夕方が夜にすり替わるまでのほんの短い黄昏タイムを、草原のベンチに腰掛け味わっていた。
夕陽が「最後の力を搾り出す」とか夕方が夜に「すり替わる」なんて言い方は普通では出てこない。こういった通常では組み合わせない単語を平気で組み合わせることで、描かれる風景がビビッドに頭の中で映像化されるとともに、夢見る少女ちっくなワールドが広がってきて、おじさんは新鮮な感覚に絡めとられることになってしまうだろうな。

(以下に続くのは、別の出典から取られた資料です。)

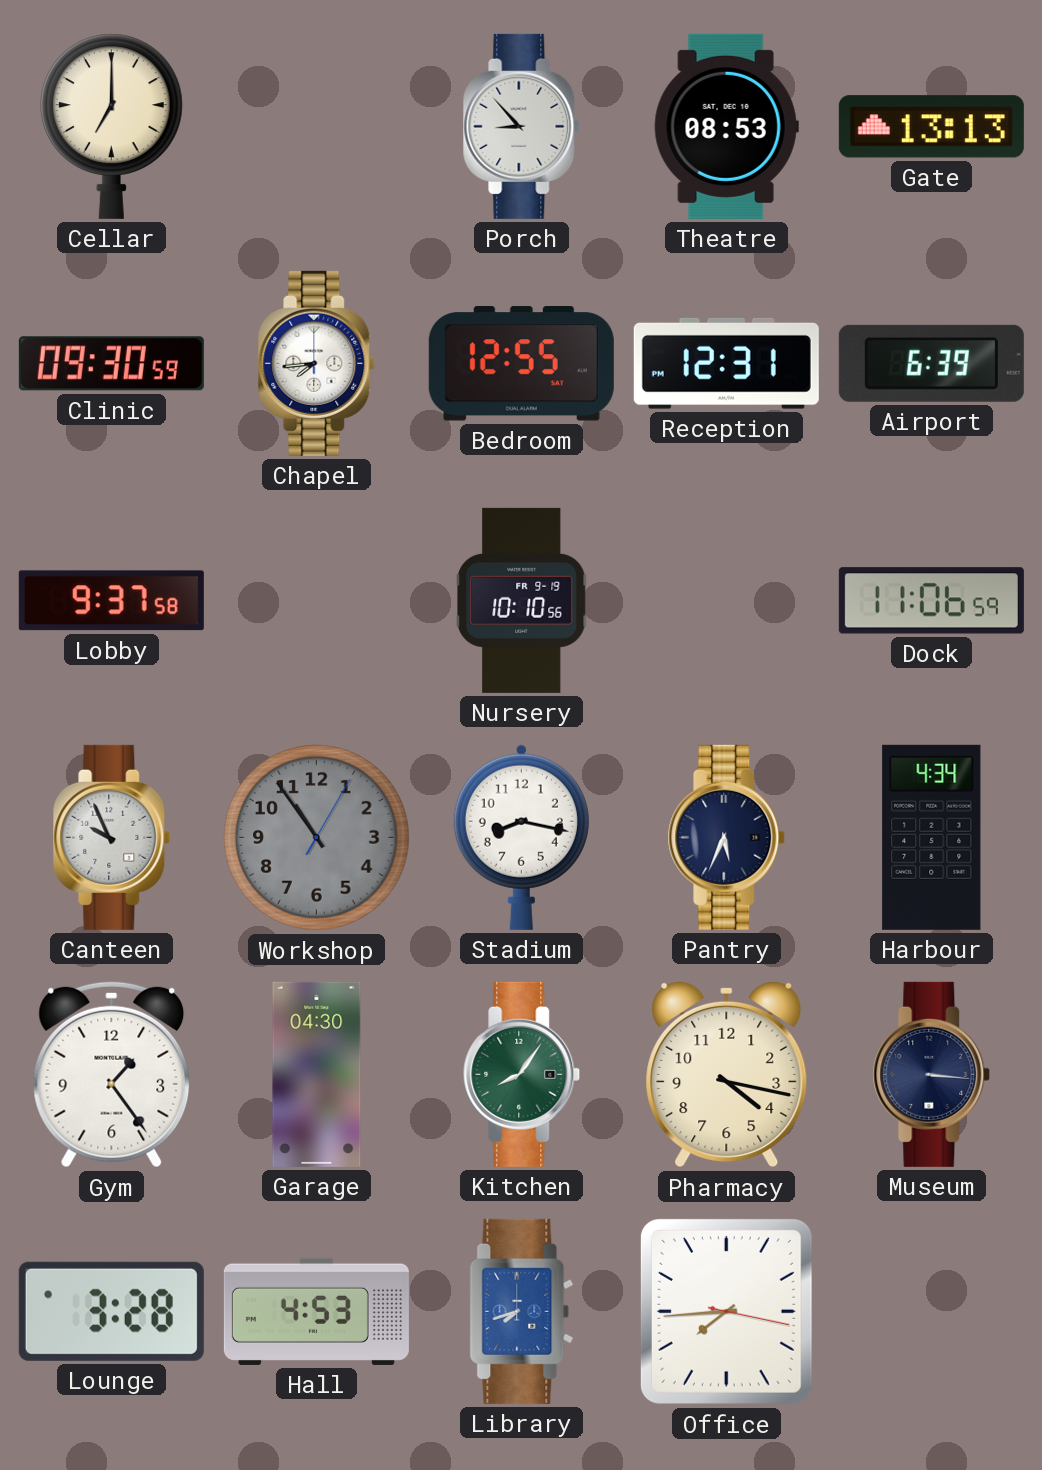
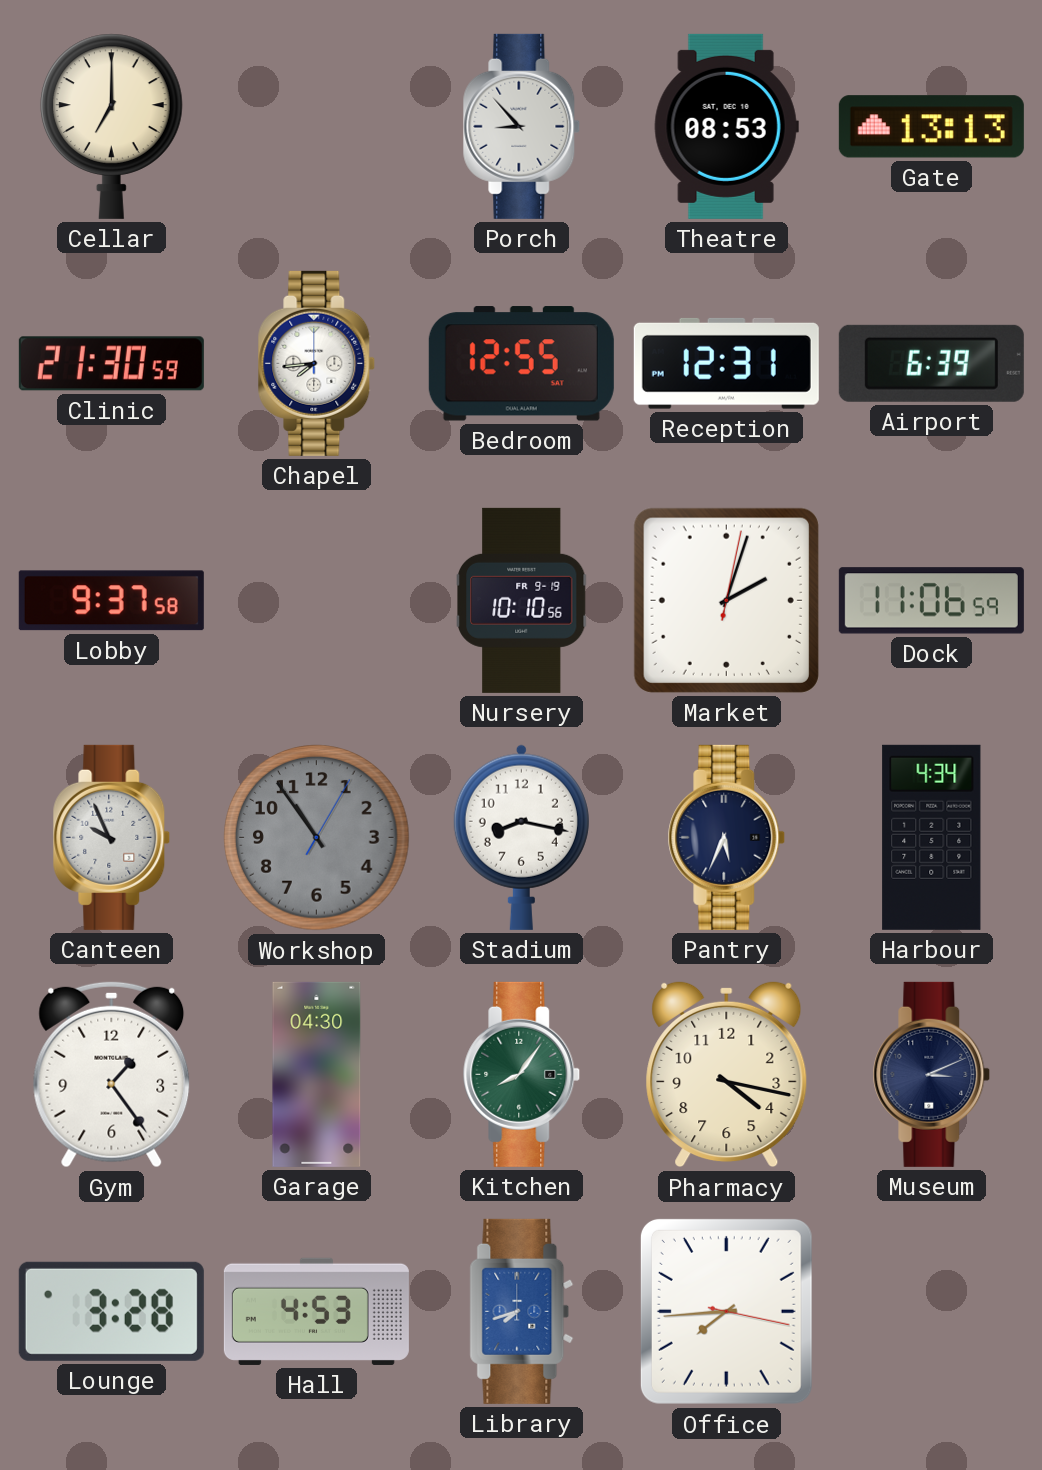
Clinic: 09:30 -> 21:30
Market: none -> 2:03
Museum: 3:16 -> 3:11
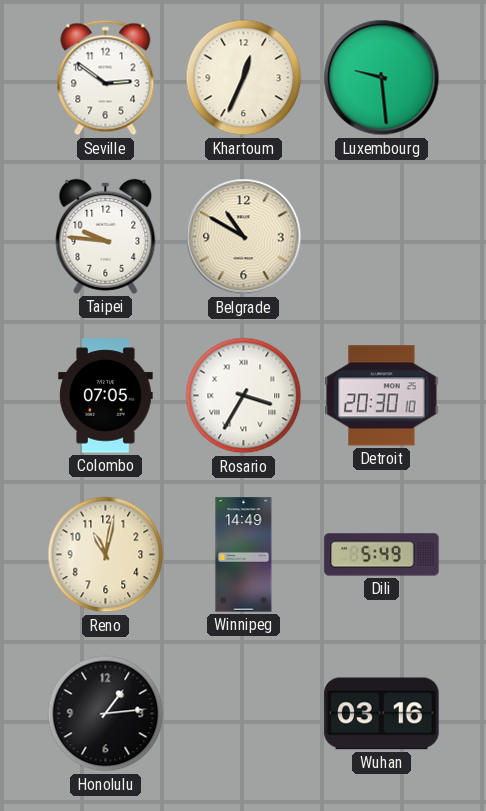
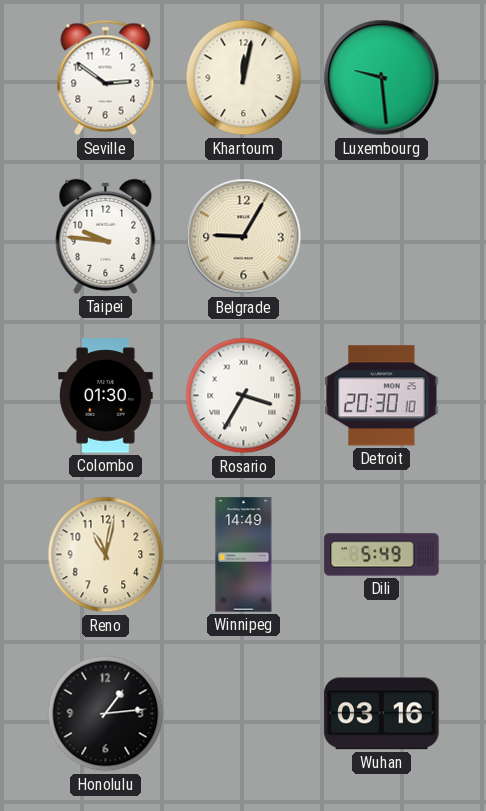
Khartoum: 12:34 -> 12:02
Belgrade: 10:50 -> 9:05
Colombo: 07:05 -> 01:30
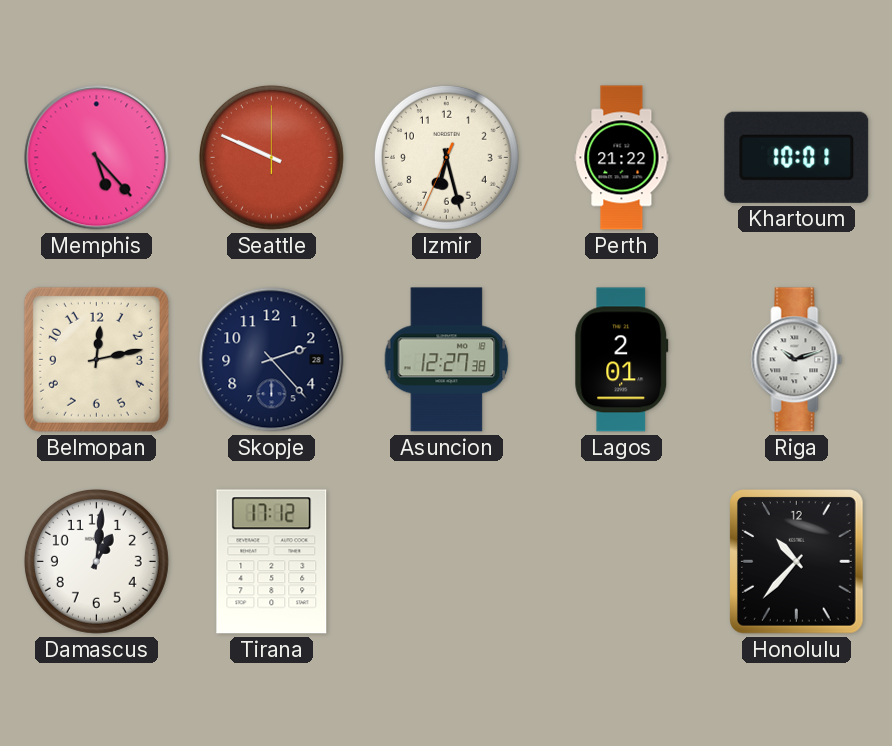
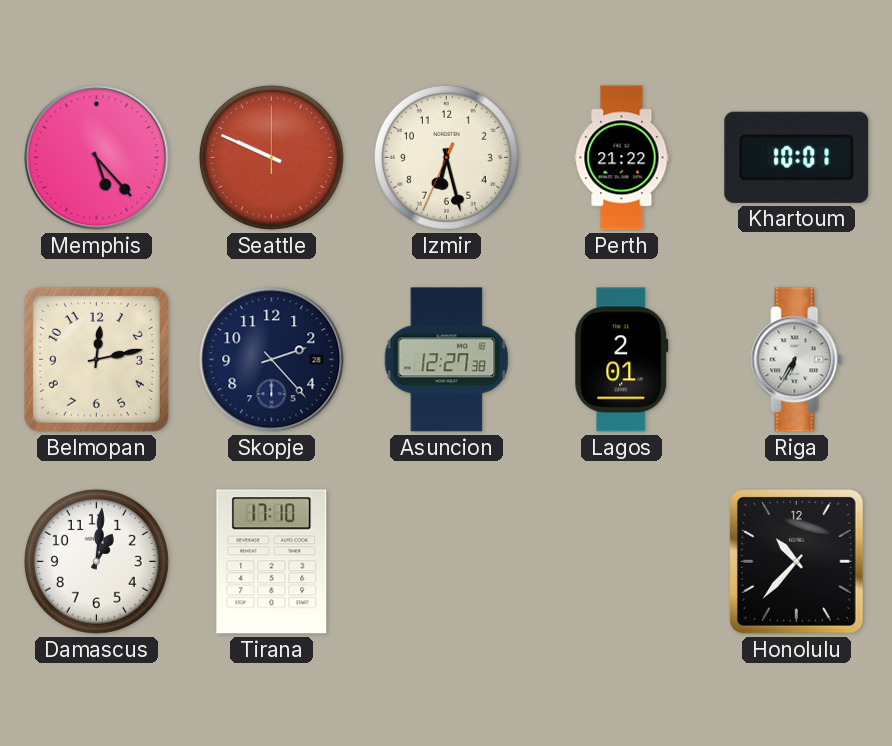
Riga: 10:12 -> 6:35
Tirana: 17:12 -> 17:10
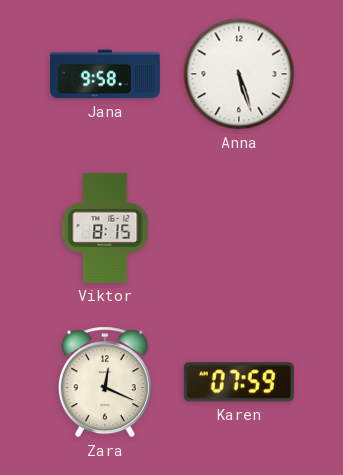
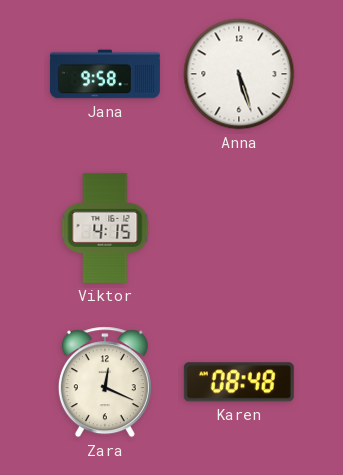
Viktor: 8:15 -> 4:15
Karen: 07:59 -> 08:48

実際には十日ぶりでも、まるで地球を一周して戻ってきたかのように、果てしなく長い時間の隔たりを実感する。
私は、その数日間に一生分の涙を流した。
なに、この大袈裟な表現は?? でも、実感が200%伝わって来る大胆な喩えです。女性が口にするから活きてくるのであって、男の、しかもおじさんたちの口から出てくる比喩では決してないよ。女性作家の、しかも若い女性作家ならでは特権だよね。

もし僕の人生を紀元前と紀元後に分けるなら、間違いなくこの日が境目だったと思う
この表現には驚いた。人生のターニングポイントとか転換点、節目とかは良く使われる言葉だけれど、「紀元前・後」に人生の出来事を表現するという自由かつ大胆不敵な発想が素晴らしい。